Орхан Памук - Меня Зовут Красный
Прошло несколько дней. Я покоилась в кастрюле. Сердце болело от этого покоя – ведь надо, чтобы мною раскрашивали рисунки, использовали повсюду. Я стала думать, что же это такое – быть красной краской, давать красный цвет?
Как-то в персидском городе, где слепой художник по памяти рисовал оседланную лошадь, а ученик раскрашивал узоры на седле, я услышала разговор двух мастеров.
Тот, что рисовал по памяти, сказал:
– Всю жизнь мы работали с воодушевлением и верой и потому в конце жизни ослепли; мы видели и знаем, каков красный цвет, какое чувство он вызывает. А если бы мы от рождения были слепые, как мы поняли бы эту красную краску, которую наносит на бумагу наш ученик?
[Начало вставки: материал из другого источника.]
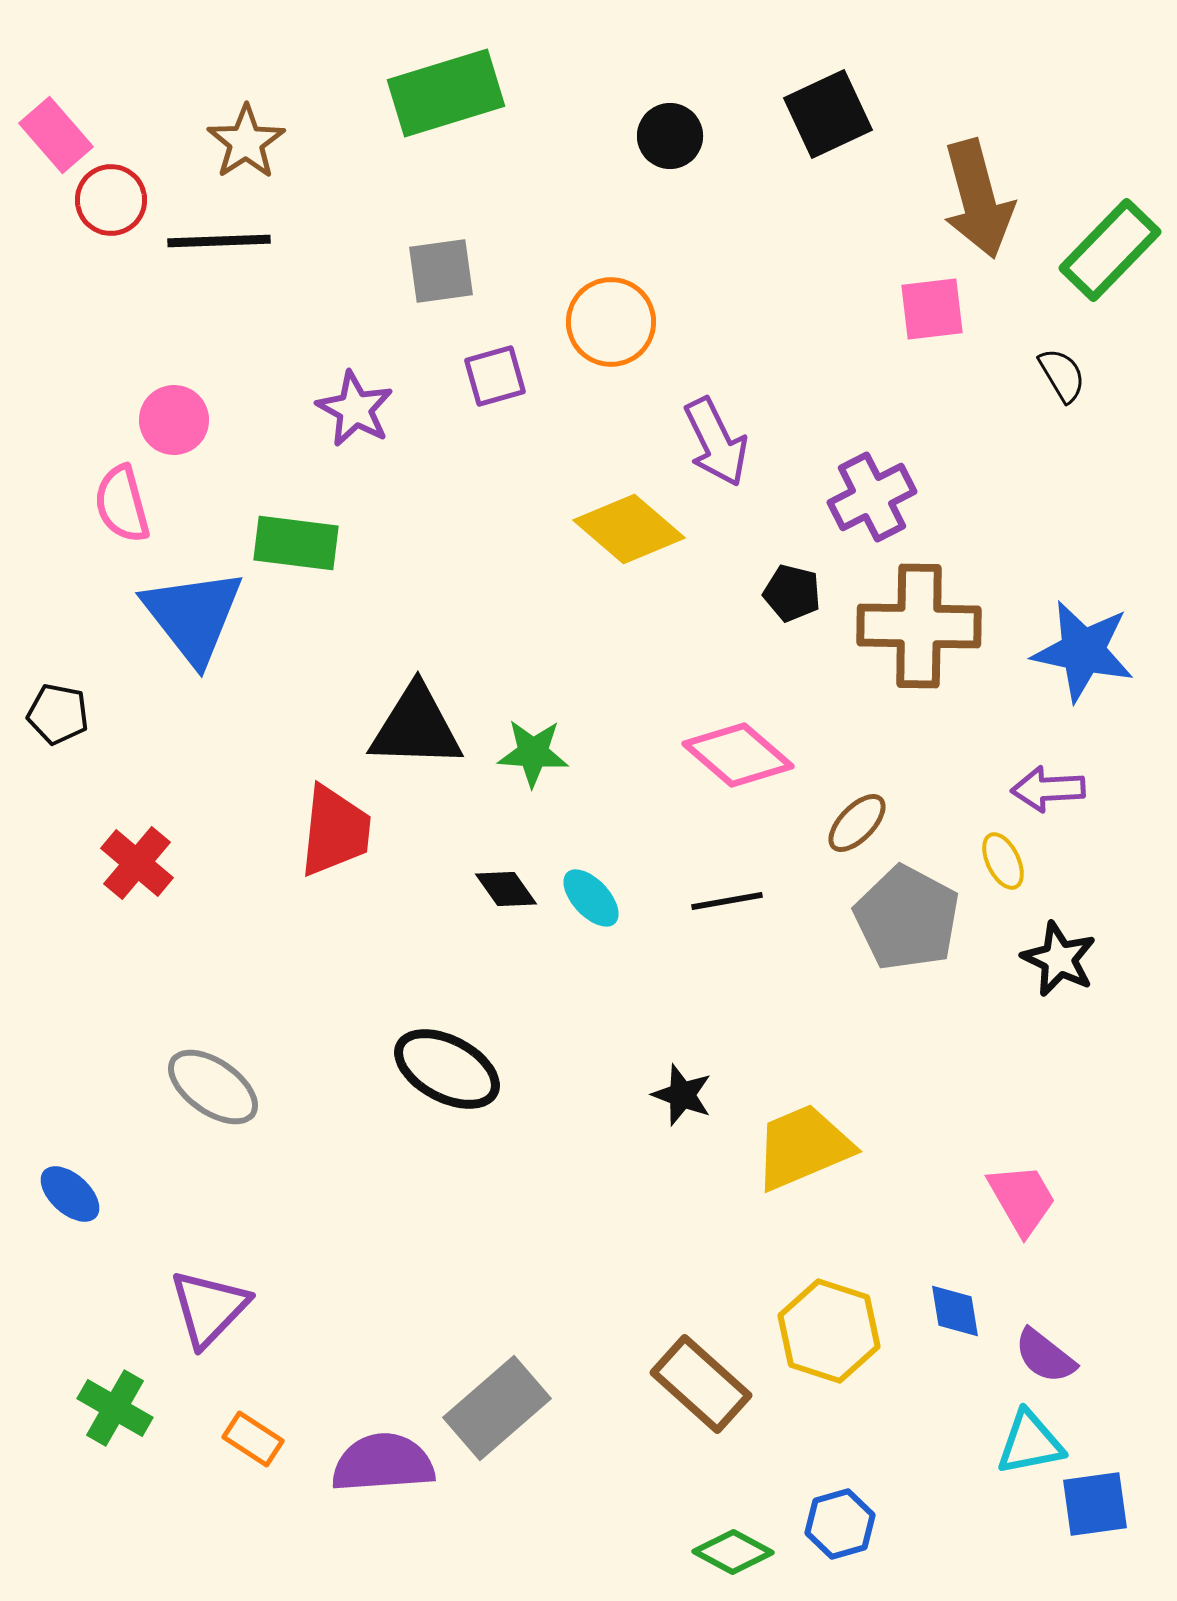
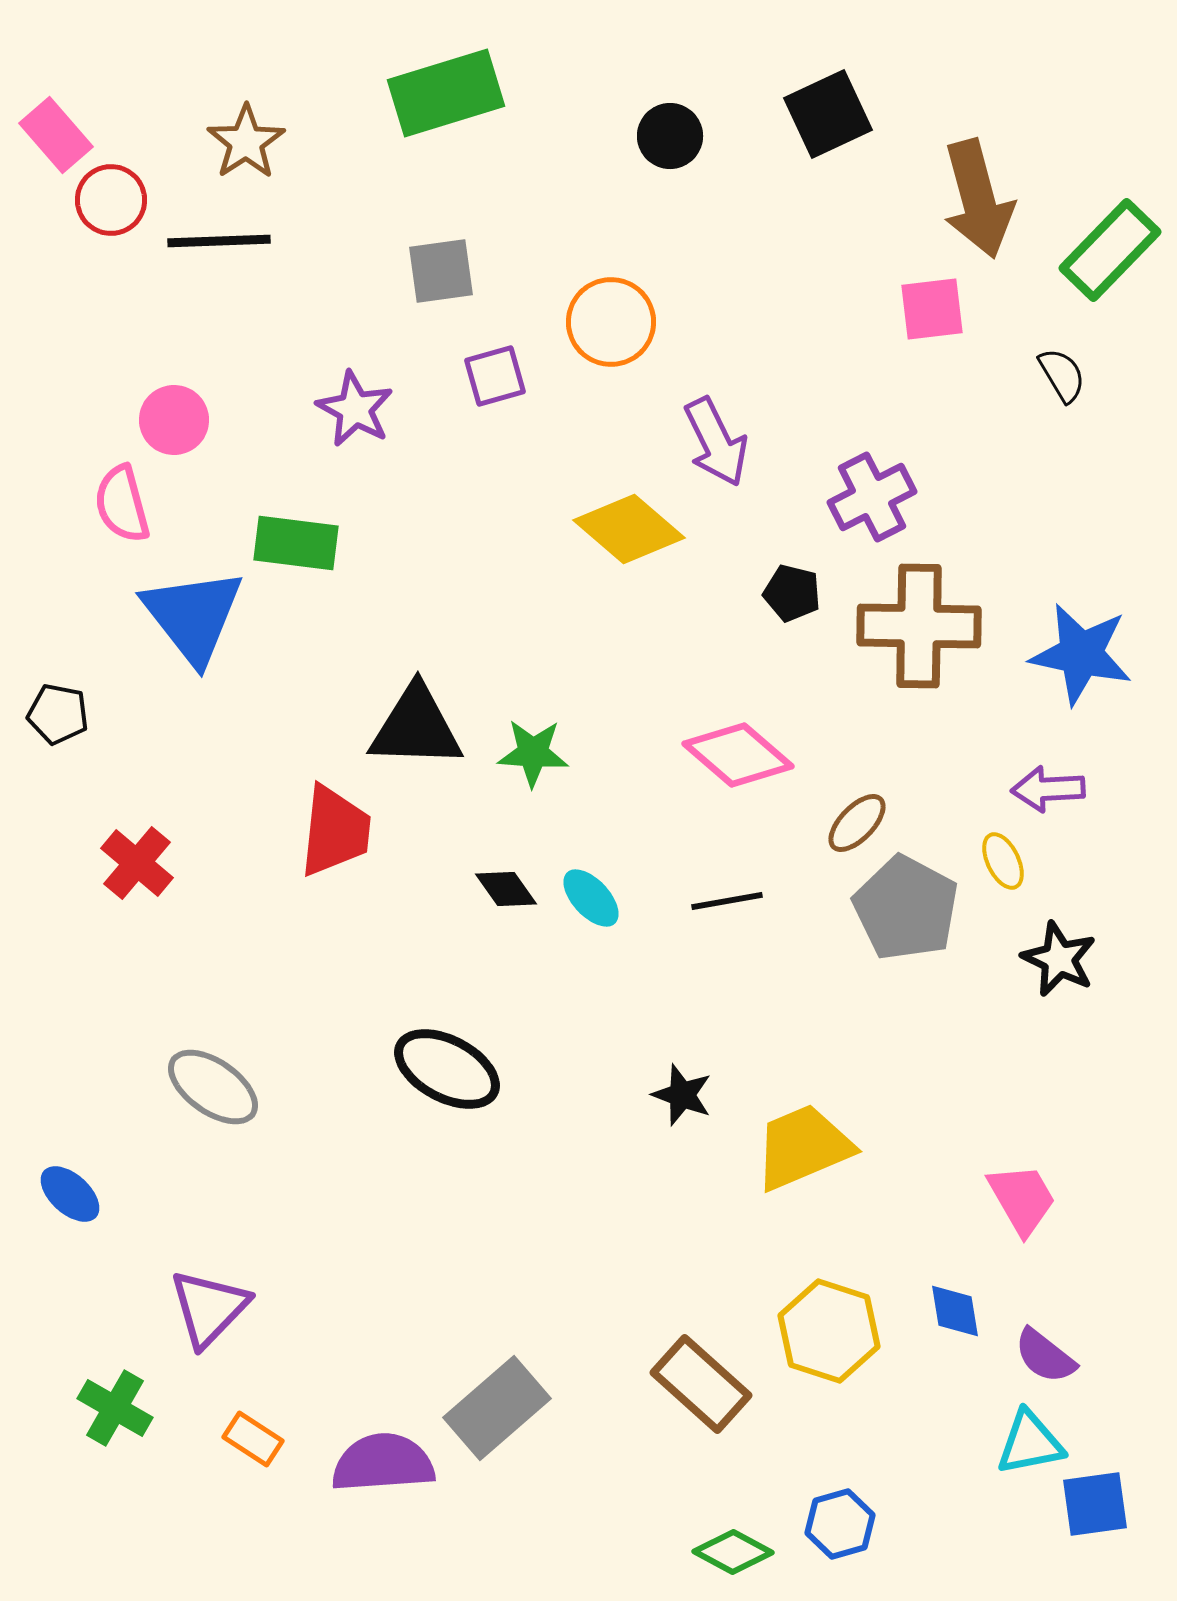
blue star at (1083, 651): moved 2 px left, 3 px down
gray pentagon at (907, 918): moved 1 px left, 10 px up
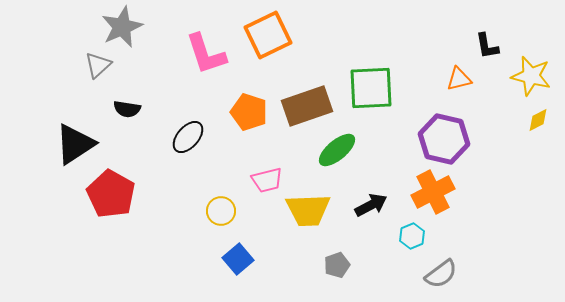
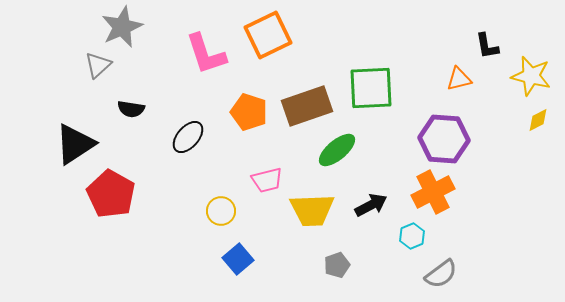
black semicircle: moved 4 px right
purple hexagon: rotated 9 degrees counterclockwise
yellow trapezoid: moved 4 px right
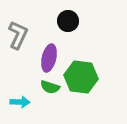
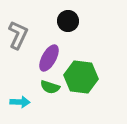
purple ellipse: rotated 16 degrees clockwise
– Хороший вопрос, – сказал второй, – но цвет нельзя понять, его можно почувствовать.
– Тогда объясни тому, кто ни разу не видел, чувство красного цвета.
– Если бы мы могли прикоснуться к нему кончиком пальца, было бы ощущение железа или меди. Если бы взяли в руку, обожглись бы. На вкус этот цвет оказался бы сытным, как соленое мясо. Он быстро заполнил бы рот. Запах у него резкий, как у коня. А если сравнить этот запах с цветком, то цветок оказался бы ромашкой, а не красной розой.
Сто десять лет назад, когда еще не было опасности в виде европейской живописи, наши прославленные великие художники, верящие в свои правила, как в Аллаха, смеялись над тем, что европейцы для изображения сабельной раны или обыкновенного сукна употребляют разные оттенки красного цвета; наши мастера воспринимали это как неуважение и невежество. Только неумелый, нерешительный и безвольный художник, считали они, использует для красного кафтана красный цвет особого оттенка. И тень не может быть тому оправданием: есть только один красный цвет, и только ему можно верить.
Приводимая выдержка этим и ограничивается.